Anno FrickeVon Anno Fricke Veröffentlicht:
Dr. Rainer Hess (Archivbild): "Die Transplantationsbeauftragten in den Kliniken müssen ihre Pflichten tatsächlich wahrnehmen können."

Dr. Rainer Hess (Archivbild): "Die Transplantationsbeauftragten in den Kliniken müssen ihre Pflichten tatsächlich wahrnehmen können."

© Robert Schlesinger / dpa

Ärzte Zeitung: Ihre neue Aufgabe ist der Umbau der Deutschen Stiftung Organtransplantation in eine Organisation mit öffentlich-rechtlichen Elementen. Endet damit die Ära der privaten Organgewinnung und -zuteilung in Deutschland?

Rainer Hess: Das sehe ich so nicht. Es geht zunächst darum, dass der Bund und die Länder als Mitglieder in dieser Stiftung beteiligt werden wollen und sollen. Derzeit nehmen bereits zwei Vertreter des Bundes und einer der Länder als Gäste an den Sitzungen teil.

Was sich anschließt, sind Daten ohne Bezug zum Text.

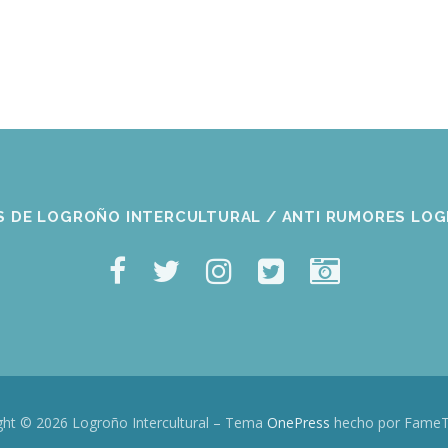
S DE LOGROÑO INTERCULTURAL / ANTI RUMORES LO
ght © 2026 Logroño Intercultural
–
Tema
OnePress
hecho por Fame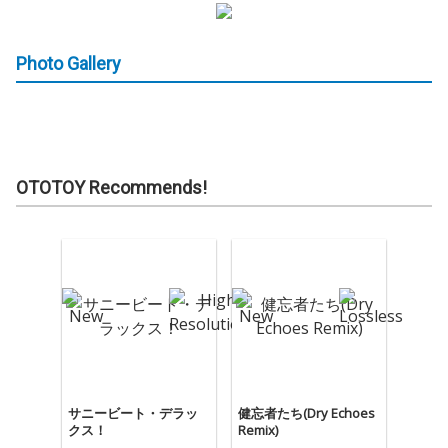
Photo Gallery
OTOTOY Recommends!
サニービート・デラッ
健忘者たち(Dry Echoes
クス！
Remix)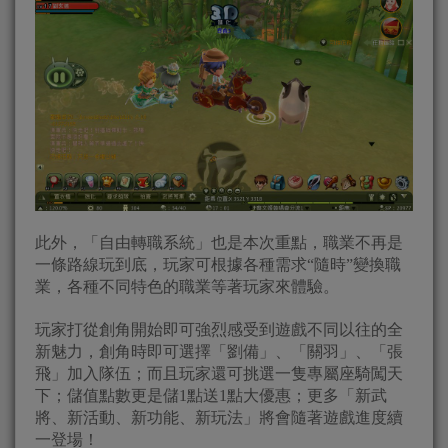
此外，「自由轉職系統」也是本次重點，職業不再是
一條路線玩到底，玩家可根據各種需求“隨時”變換職
業，各種不同特色的職業等著玩家來體驗。
玩家打從創角開始即可強烈感受到遊戲不同以往的全
新魅力，創角時即可選擇「劉備」、「關羽」、「張
飛」加入隊伍；而且玩家還可挑選一隻專屬座騎闖天
下；儲值點數更是儲1點送1點大優惠；更多「新武
將、新活動、新功能、新玩法」將會隨著遊戲進度續
一登場！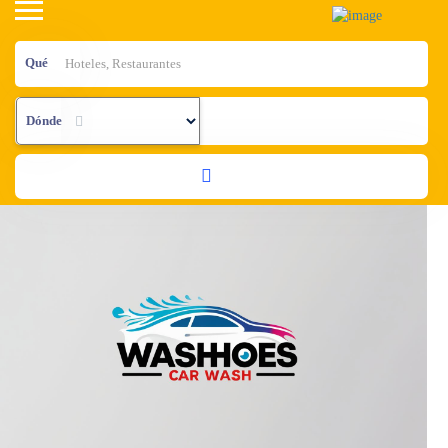
Qué
Dónde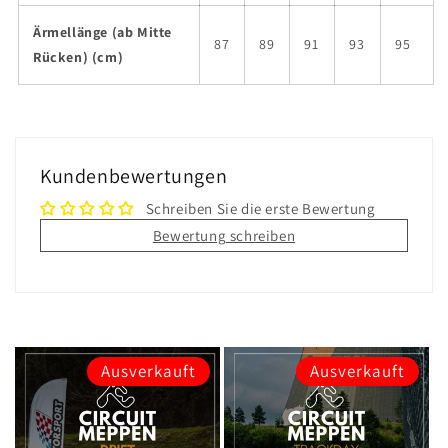
Ärmellänge (ab Mitte
87
89
91
93
95
Rücken) (cm)
Kundenbewertungen
Schreiben Sie die erste Bewertung
Bewertung schreiben
Ausverkauft
Ausverkauft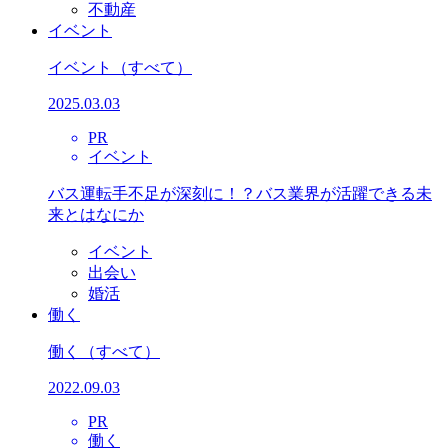
不動産
イベント
イベント
（すべて）
2025.03.03
PR
イベント
バス運転手不足が深刻に！？バス業界が活躍できる未
来とはなにか
イベント
出会い
婚活
働く
働く
（すべて）
2022.09.03
PR
働く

Das soll jetzt in der Satzung verfestigt werden, indem sie einen festen Mitgliedsstatus bekommen. Das ändert an sich an der Struktur der Stiftung nichts. Die DSO wird aus meiner Sicht nicht zu einer öffentlich-rechtlichen Stiftung, weil die Mehrheitsverhältnisse Bund und Ländern weder Majorität noch Vetorecht einräumen.

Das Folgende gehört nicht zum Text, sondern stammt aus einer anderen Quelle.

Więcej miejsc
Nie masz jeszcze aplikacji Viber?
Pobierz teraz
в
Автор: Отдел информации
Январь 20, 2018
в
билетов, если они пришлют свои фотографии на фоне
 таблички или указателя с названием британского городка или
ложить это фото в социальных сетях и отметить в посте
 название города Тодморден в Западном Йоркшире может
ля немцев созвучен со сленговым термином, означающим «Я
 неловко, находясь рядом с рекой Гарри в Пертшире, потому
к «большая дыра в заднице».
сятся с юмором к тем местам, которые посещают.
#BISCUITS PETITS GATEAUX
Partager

Aber der Staat gewinnt an Einfluss in der DSO?

Die Neuordnung ist ein Signal nach außen. Das ist richtig. Bund und Länder wollen sich stärker in die Regelung und Durchführung der Organentnahme durch diese Stiftung einbringen. Das ist positiv.

Das Ganze bleibt aber eine Aufgabe der Selbstverwaltung. Das ist politisch gewollt, jedenfalls von dieser Regierung. Wir haben jetzt die Chance, in diesem Jahr die Satzung zu ändern.

Die Probleme mit den Manipulationen in den Transplantationszentren liegen nicht in der Verantwortung der Stiftung. Eine Übertragung der Organspende auf eine staatliche Behörde würde an diesen Problemen nichts ändern.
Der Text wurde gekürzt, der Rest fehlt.